Cos’era la Bugatti MegaWatt Veyron e perché non è mai stata prodotta

Bugatti ha confermato l’esistenza di un progetto segreto chiamato MegaWatt Veyron, una versione da 1.341 CV mai entrata in produzione. Il concept fu abbandonato per volontà di Ferdinand Piëch, aprendo la strada allo sviluppo della Bugatti Chiron.

Bugatti La Voiture Noire

Informazioni chiave:

  • Bugatti sviluppò un progetto Veyron da 1.341 CV noto internamente come MegaWatt.
  • L’obiettivo era superare le prestazioni della Veyron Super Sport.
  • Il progetto fu fermato da Ferdinand Piëch per dare origine alla Chiron.

Durante lo sviluppo della Veyron Super Sport, tra il 2008 e il 2009, l’ingegneria Bugatti stava lavorando in parallelo a qualcosa di ancora più audace. Un’evoluzione chiamata internamente MegaWatt Veyron, con 1.360 cavalli metrici, ovvero 1.341 CV, e un nuovo restyling capace di superare le già impressionanti prestazioni dell’originale.

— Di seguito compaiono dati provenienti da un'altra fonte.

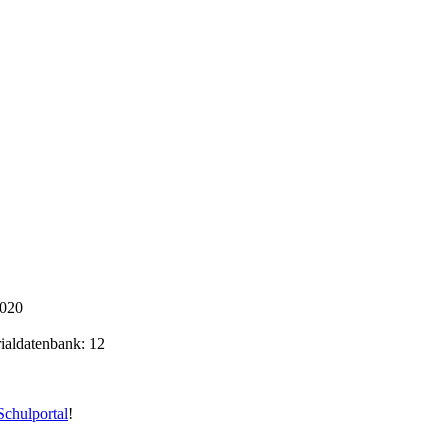
2020
rialdatenbank: 12
chulportal
!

Lo ha confermato Frank Heyl di Bugatti a Top Gear, svelando che il progetto era reale, concreto e tecnicamente possibile. L’idea era quella di spingere il già estremo W16 8.0 quadriturbo oltre i limiti della versione Super Sport, che si fermava – si fa per dire – a 1.200 cavalli e una punta massima di 431 km/h.

Ma a fermare tutto fu Ferdinand Piëch, mente dietro l’intera rinascita Bugatti, che si presentò con una serie di grafici disegnati a mano. Le sue previsioni erano chiare: per raggiungere 450 km/h, servivano 1.500 cavalli. Non uno di meno.

L’origine della Chiron

Veyron Super Sport
Bugatti Veyron Super Sport © Bugatti

La Bugatti MegaWatt Veyron, quindi, venne accantonato. Per andare oltre, era necessario ripensare l’intero progetto: aerodinamica rivista, prese d’aria maggiorate, design posteriore tagliato. Modifiche radicali, che portarono direttamente alla nascita della Chiron.

Non sarebbe stato possibile semplicemente aggiornare la Veyron,” ha spiegato Heyl. “Quel tipo di velocità richiedeva una piattaforma completamente nuova.

La MegaWatt Veyron resta così un’idea mai realizzata, ma vera. Un momento nella storia Bugatti in cui la potenza pura sembrava l’unico orizzonte, prima che qualcuno al vertice tracciasse una linea ancora più lontana.